Indeed, the real treat of this deluxe set is the DVD. Although containing various bits, its primary item is an hour-long concert at the NEC Birmingham, wrapping up The Innocents Live tour. Previously available as a UK-only VHS release, this is a great item for fans of the group. The video quality of the footage shows the limitations of the source, but fortunately the stereo audio is full and detailed. You can quickly forgive the slightly lo-fi look of the show as the strength of the performance wins you over. This is a fantastic show and reveals the band at their live best. Featuring material from their first three albums (as well as the Crackers International EP), these are some of their best live performances, with Bell giving some commanding and top-notch vocal renditions of their early hits. Also included are two bonus live cuts from the original concert, "Gimme! Gimme! Gimme!" and "Witch In The Ditch."
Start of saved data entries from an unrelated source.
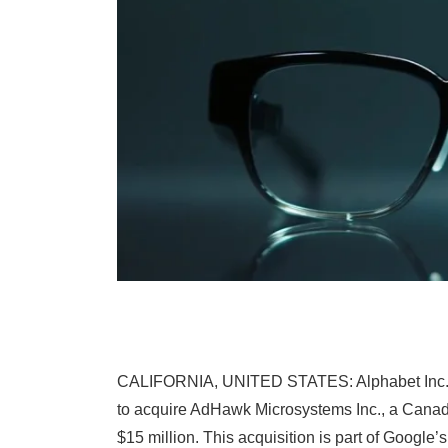
CALIFORNIA, UNITED STATES: Alphabet Inc.’s Go
to acquire AdHawk Microsystems Inc., a Canadi
$15 million. This acquisition is part of Googl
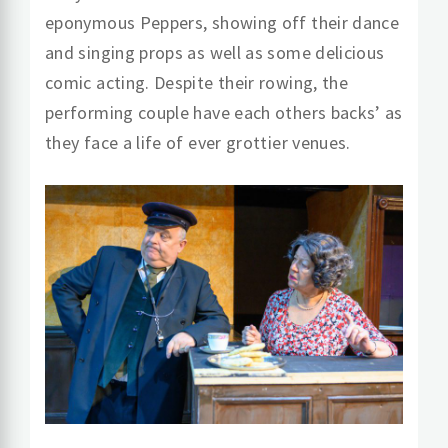
eponymous Peppers, showing off their dance
and singing props as well as some delicious
comic acting. Despite their rowing, the
performing couple have each others backs’ as
they face a life of ever grottier venues.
The DVD also contains several other items of note. "The Innocents – Live" is a thirty-minute TV special of the concert, featuring a few of its songs, interspersed with behind-the-scenes and interview footage of the group. "Ship Of Fools" from Going Live and "A Little Respect" from Top Of The Tops are two television lip-sync performances from the period. Music videos for "Ship Of Fools," "Chains Of Love" and "A Little Respect" are also included. To top things off, the DVD also contains MP3 files of the full NEC Birmingham show.

This is how special editions should be done. Not only is the album handled with proper remastering care, but an appropriate bonus disc of rarities and an excellent live DVD companion make this a well thought-out and executed repackaging. Fans should make this release a priority.